OPCs must then receive guidance for targeted migration to demyelinated areas. Two genes have been identified which seem to have opposing effects on OPC recruitment and remyelination rates. Overexpression of the Sema 3F gene has been associated with increased OPC recruitment and with increased remyelination rates, while overexpression of netrin has the opposite effect, decreasing OPC recruitment and reducing the rate of remyelination. Thus, a primary focus is to target Sema 3F at the lesion site, increasing the rate of remyelination by increased (and targeted) OPC recruitment. Critically, this must be accomplished early in the disease process, when axonal damage may still be reversible.

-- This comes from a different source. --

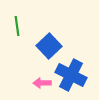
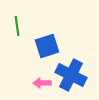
blue square: moved 2 px left; rotated 25 degrees clockwise
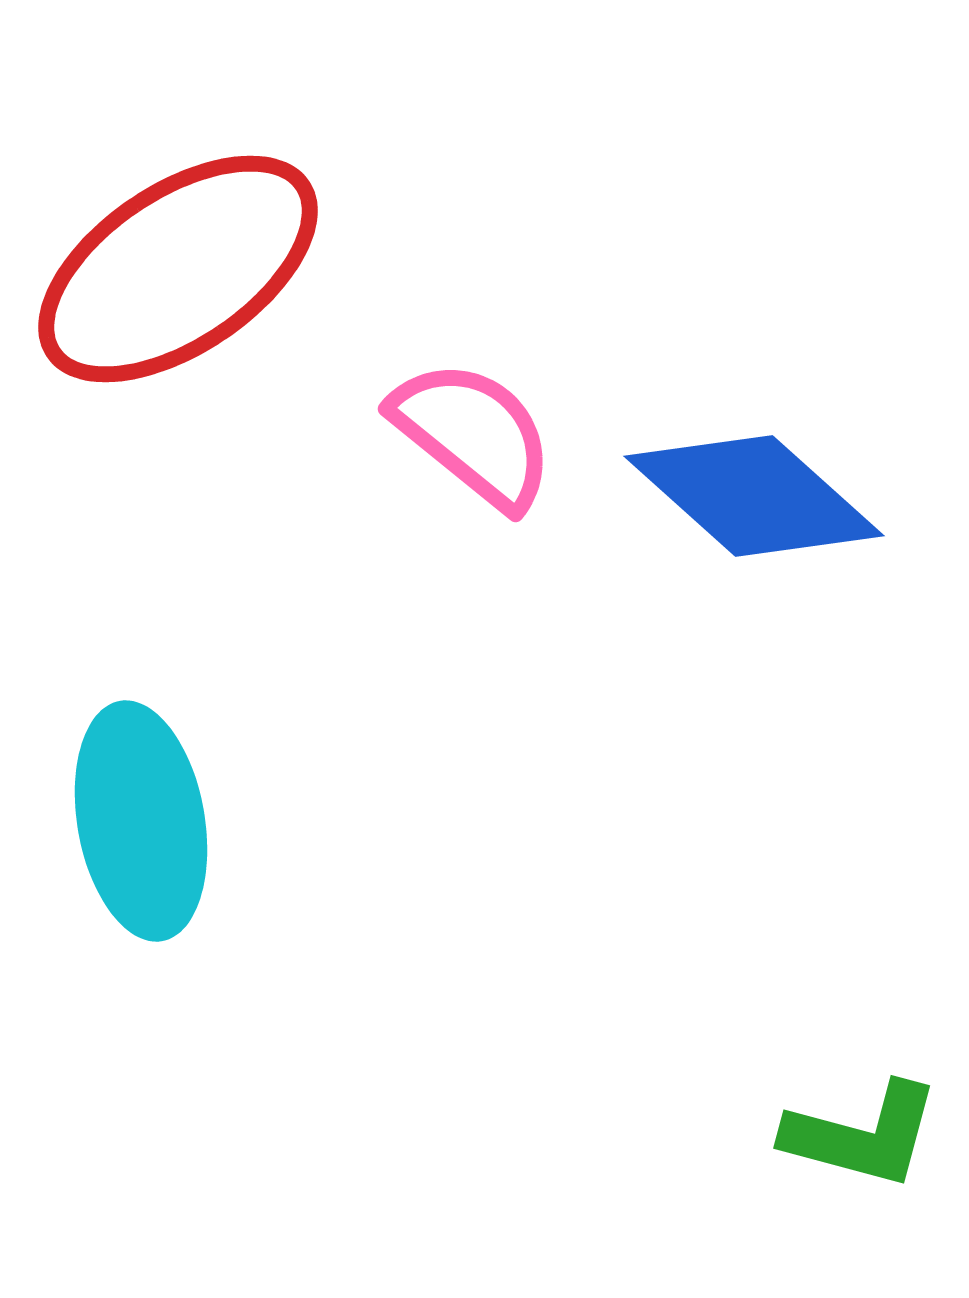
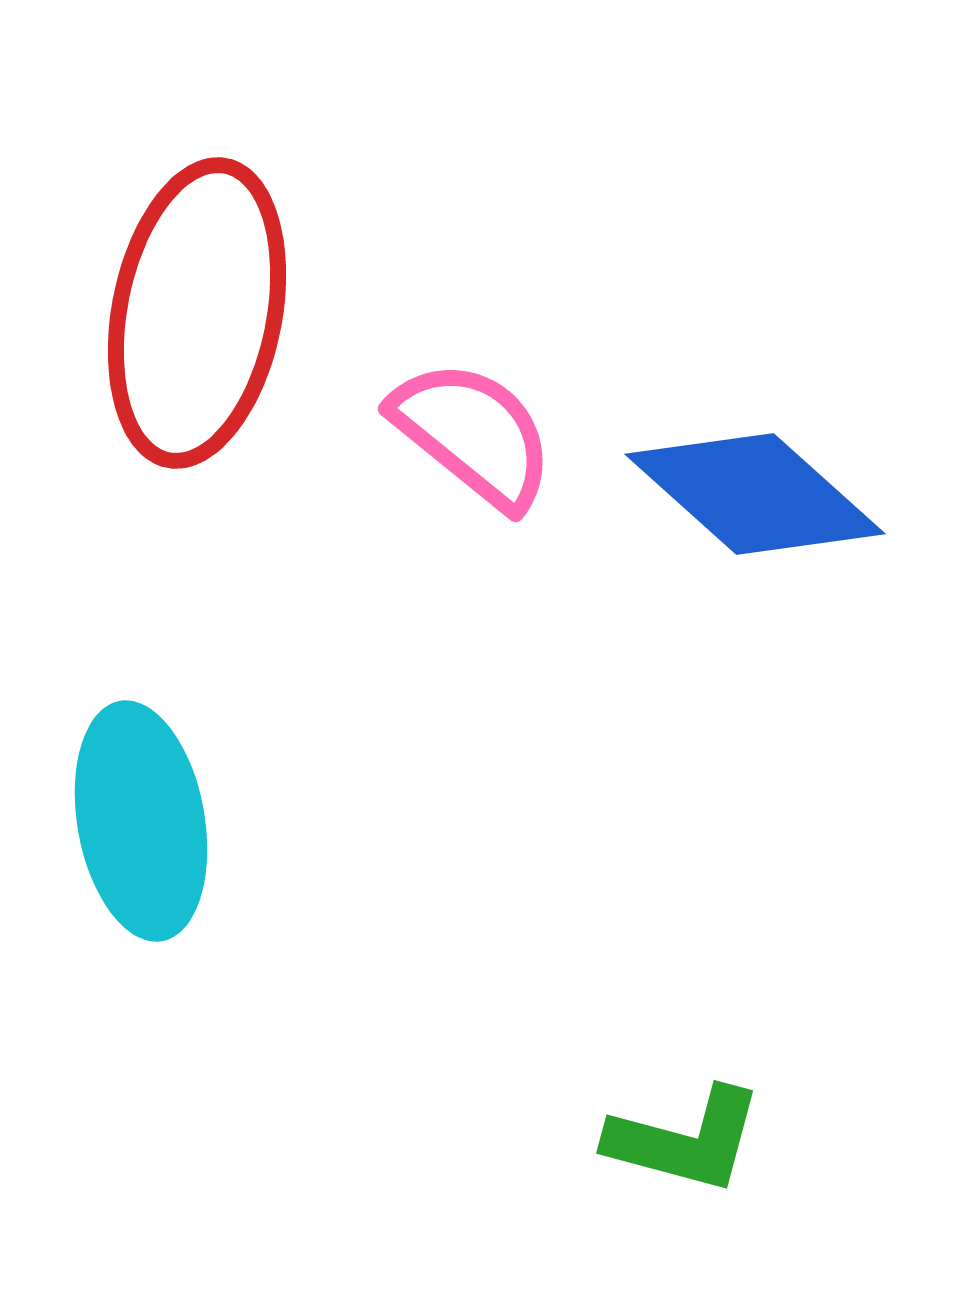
red ellipse: moved 19 px right, 44 px down; rotated 45 degrees counterclockwise
blue diamond: moved 1 px right, 2 px up
green L-shape: moved 177 px left, 5 px down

Lingo-1 has also been identified as a down-regulator of OPC activation and recruitment; researchers are also attempting to achieve early remyelination through use of an anti Lingo-1 monoclonal antibody. Two trials are currently underway examining this drug. The SYNERGY trial plans to follow 400 patients with relapsing-remitting MS over 18 months, while the RENEW trial for sufferers of optic neuritis (another inflammatory demyelinating disorder) will examine the drug’s effects on 80 patients over six months.

Fielding questions from the overflow crowd following the presentation, Lubetzski discussed the outcome measures under consideration to measure efficacy of these drugs in humans. In addition to using magnetic resonance imaging to show remyelination and to follow brain atrophy, positron emission tomography using a myelin ligand may become clinically useful. However, she also emphasized the primacy of maintaining a patient-centered focus, and the critical importance of paying attention to improvement in clinical endpoints.